C’est aussi vrai pour le business plan, qui table sur 3 scénarios, dont un très optimiste de remontée en première division dès la saison 2030-2031, et nécessiterait un besoin en trésorerie de 33 millions d’euros, et un pessimiste de remontée en N1 dès 2026, mais sans accession en L2 la saison suivante, qui coûterait 69 millions d’euros…

« S’agissant du projet d’entreprise, le plan repose sur des scénarios sportifs ambitieux dont la réalisation comporte nécessairement un aléa, explique le mandataire judiciaire dans le jugement. Les projections sportives depuis la reprise par l’actionnaire actuel ne se sont jamais réalisées, qu’en sera-t-il à l’avenir ? Il n’existe pas d’alternatives de sorte que ce plan, malgré ses fragilités et les sacrifices imposés aux créanciers non financiers, doit s’imposer. »

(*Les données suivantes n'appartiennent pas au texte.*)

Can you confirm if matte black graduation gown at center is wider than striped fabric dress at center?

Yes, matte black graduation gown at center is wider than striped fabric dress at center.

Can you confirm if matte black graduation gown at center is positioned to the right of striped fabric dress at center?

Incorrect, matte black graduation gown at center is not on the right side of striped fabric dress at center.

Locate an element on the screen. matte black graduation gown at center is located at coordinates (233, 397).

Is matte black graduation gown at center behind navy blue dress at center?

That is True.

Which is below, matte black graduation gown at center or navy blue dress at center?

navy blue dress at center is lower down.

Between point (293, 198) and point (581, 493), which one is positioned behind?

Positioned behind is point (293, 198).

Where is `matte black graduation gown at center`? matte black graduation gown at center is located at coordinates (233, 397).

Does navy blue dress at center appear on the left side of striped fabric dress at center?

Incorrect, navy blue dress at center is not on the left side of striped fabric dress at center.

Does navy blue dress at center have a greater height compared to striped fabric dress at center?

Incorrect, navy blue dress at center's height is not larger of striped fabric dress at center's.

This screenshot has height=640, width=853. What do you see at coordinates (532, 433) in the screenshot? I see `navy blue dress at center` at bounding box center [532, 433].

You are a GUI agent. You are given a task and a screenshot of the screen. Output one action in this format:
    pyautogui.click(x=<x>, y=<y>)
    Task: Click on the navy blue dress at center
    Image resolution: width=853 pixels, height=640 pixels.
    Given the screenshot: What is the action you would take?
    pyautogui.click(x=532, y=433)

Pendant les premières années du plan, les besoins d’exploitation et d’apurement des dettes devront être financés par des concours nouveaux de trésorerie ou de capital, faut de rentrées financière suffisantes en N2. Tout cela « ne tient que par la seule volonté de l’actionnaire principal, M. Gérard Lopez, lequel demeure donc indispensable au financement », pointe le jugement.

« Le critère du meilleur intérêt est évidemment respecté, estime le ministère public dans le jugement. L’engagement de Gérard Lopez d’apprter entre 30 et 69 millions d’euros sur la période du plan ainsi que le maintien des emplois [NDLR : 10 salariés administratif actuellement en N2, 15 en L1] en atteste. »

La veille de la décision, le président avait apporté 9 millions d’euros, qui permettront de commencer les remboursements, et de préparer la nouvelle saison, avec un budget annuel de 7 millions d’euros. Et la nécessité de remplacer plusieurs joueurs partant du club, dont Andy Carroll.